### WHAT YOU SHOULD DO
As the answer, give a copy of each line below that includes the word "Manage".

########

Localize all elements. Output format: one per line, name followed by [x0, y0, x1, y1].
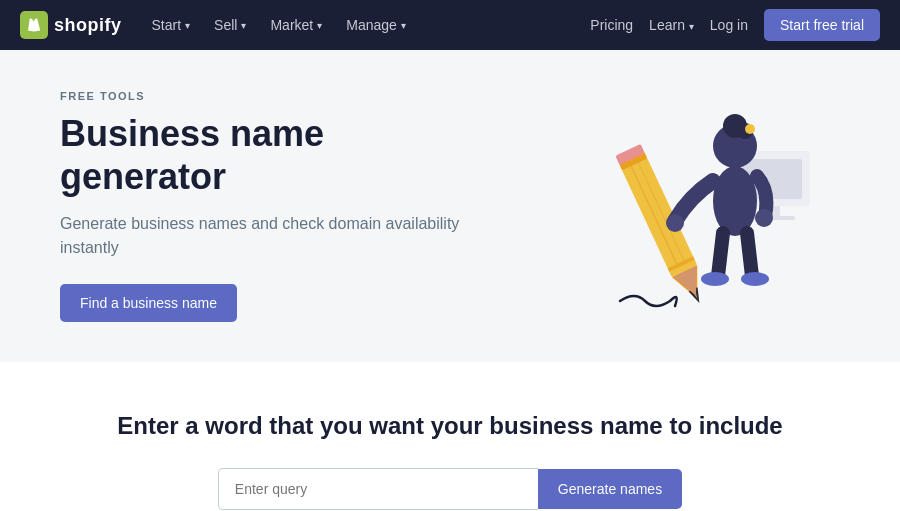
- chevron-down-icon: ▾: [185, 20, 190, 31]
- eyebrow-label: FREE TOOLS: [60, 90, 500, 102]
- nav-learn-link[interactable]: Learn ▾: [649, 17, 694, 33]
- nav-right: Pricing Learn ▾ Log in Start free trial: [590, 9, 880, 41]
- start-trial-button[interactable]: Start free trial: [764, 9, 880, 41]
- chevron-down-icon: ▾: [401, 20, 406, 31]
- nav-item-start[interactable]: Start ▾: [142, 11, 201, 39]
- hero-title: Business name generator: [60, 112, 500, 198]
- nav-item-market[interactable]: Market ▾: [260, 11, 332, 39]
- search-row: Generate names: [60, 468, 840, 510]
- nav-pricing-link[interactable]: Pricing: [590, 17, 633, 33]
- search-input[interactable]: [218, 468, 538, 510]
- search-section-title: Enter a word that you want your business…: [60, 412, 840, 440]
- nav-left: shopify Start ▾ Sell ▾ Market ▾ Manage ▾: [20, 11, 416, 39]
- nav-item-manage[interactable]: Manage ▾: [336, 11, 416, 39]
- shopify-bag-icon: [20, 11, 48, 39]
- find-business-name-button[interactable]: Find a business name: [60, 284, 237, 322]
- svg-point-20: [701, 272, 729, 286]
- brand-name: shopify: [54, 15, 122, 36]
- generate-names-button[interactable]: Generate names: [538, 469, 682, 509]
- hero-section: FREE TOOLS Business name generator Gener…: [0, 50, 900, 362]
- shopify-logo[interactable]: shopify: [20, 11, 122, 39]
- nav-login-link[interactable]: Log in: [710, 17, 748, 33]
- navbar: shopify Start ▾ Sell ▾ Market ▾ Manage ▾…: [0, 0, 900, 50]
- chevron-down-icon: ▾: [689, 21, 694, 32]
- hero-illustration: [560, 91, 840, 321]
- hero-subtitle: Generate business names and check domain…: [60, 212, 500, 260]
- svg-point-19: [755, 209, 773, 227]
- nav-menu: Start ▾ Sell ▾ Market ▾ Manage ▾: [142, 11, 416, 39]
- chevron-down-icon: ▾: [241, 20, 246, 31]
- search-section: Enter a word that you want your business…: [0, 362, 900, 511]
- hero-content: FREE TOOLS Business name generator Gener…: [60, 90, 500, 322]
- svg-point-16: [745, 124, 755, 134]
- nav-item-sell[interactable]: Sell ▾: [204, 11, 256, 39]
- svg-point-21: [741, 272, 769, 286]
- svg-point-18: [666, 214, 684, 232]
- chevron-down-icon: ▾: [317, 20, 322, 31]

########

### WRITTEN RESPONSE
- nav-left: shopify Start ▾ Sell ▾ Market ▾ Manage ▾: [20, 11, 416, 39]
- nav-item-manage[interactable]: Manage ▾: [336, 11, 416, 39]
- navbar: shopify Start ▾ Sell ▾ Market ▾ Manage ▾…: [0, 0, 900, 50]
- nav-menu: Start ▾ Sell ▾ Market ▾ Manage ▾: [142, 11, 416, 39]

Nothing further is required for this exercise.